RECORDS PROVIDED.
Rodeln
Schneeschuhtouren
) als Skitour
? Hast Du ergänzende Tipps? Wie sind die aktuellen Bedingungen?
...
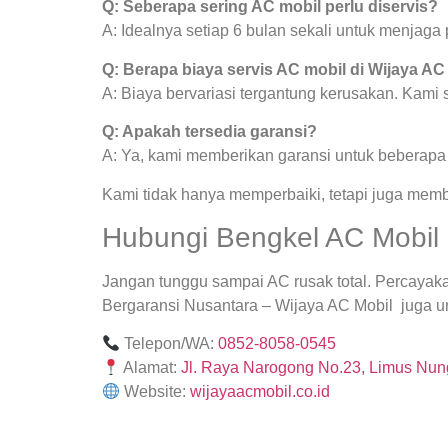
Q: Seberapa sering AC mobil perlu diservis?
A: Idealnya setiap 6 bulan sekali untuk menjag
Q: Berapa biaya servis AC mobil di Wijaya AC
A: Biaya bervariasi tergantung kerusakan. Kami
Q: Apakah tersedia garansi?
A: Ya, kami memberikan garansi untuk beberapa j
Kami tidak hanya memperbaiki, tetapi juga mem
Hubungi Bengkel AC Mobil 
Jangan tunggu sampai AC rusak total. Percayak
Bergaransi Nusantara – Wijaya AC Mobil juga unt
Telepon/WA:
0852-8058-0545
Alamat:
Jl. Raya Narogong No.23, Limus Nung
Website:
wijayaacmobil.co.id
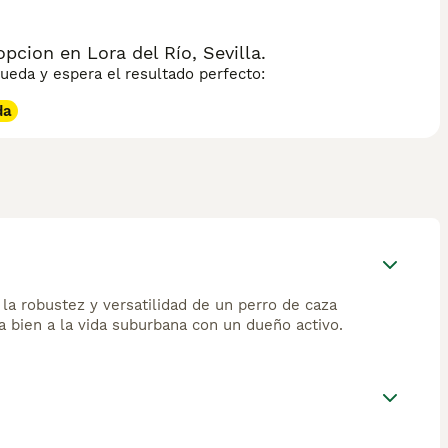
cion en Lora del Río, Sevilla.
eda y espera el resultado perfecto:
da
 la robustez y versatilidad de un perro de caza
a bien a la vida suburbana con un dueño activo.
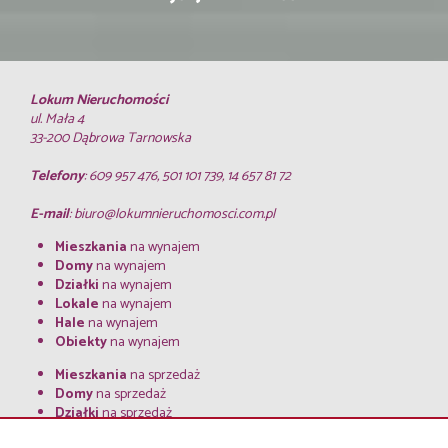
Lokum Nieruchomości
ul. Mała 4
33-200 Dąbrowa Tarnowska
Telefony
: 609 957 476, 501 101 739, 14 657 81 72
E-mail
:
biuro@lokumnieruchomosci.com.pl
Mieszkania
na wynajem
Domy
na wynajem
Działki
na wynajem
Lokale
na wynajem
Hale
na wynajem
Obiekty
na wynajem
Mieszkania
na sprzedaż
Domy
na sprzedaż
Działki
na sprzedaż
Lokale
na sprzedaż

ABOUT THIS TASK. Some lines above contain the word "juga". Copy each of them.

WRITTEN ANSWER.
Kami tidak hanya memperbaiki, tetapi juga mem
Bergaransi Nusantara – Wijaya AC Mobil juga unt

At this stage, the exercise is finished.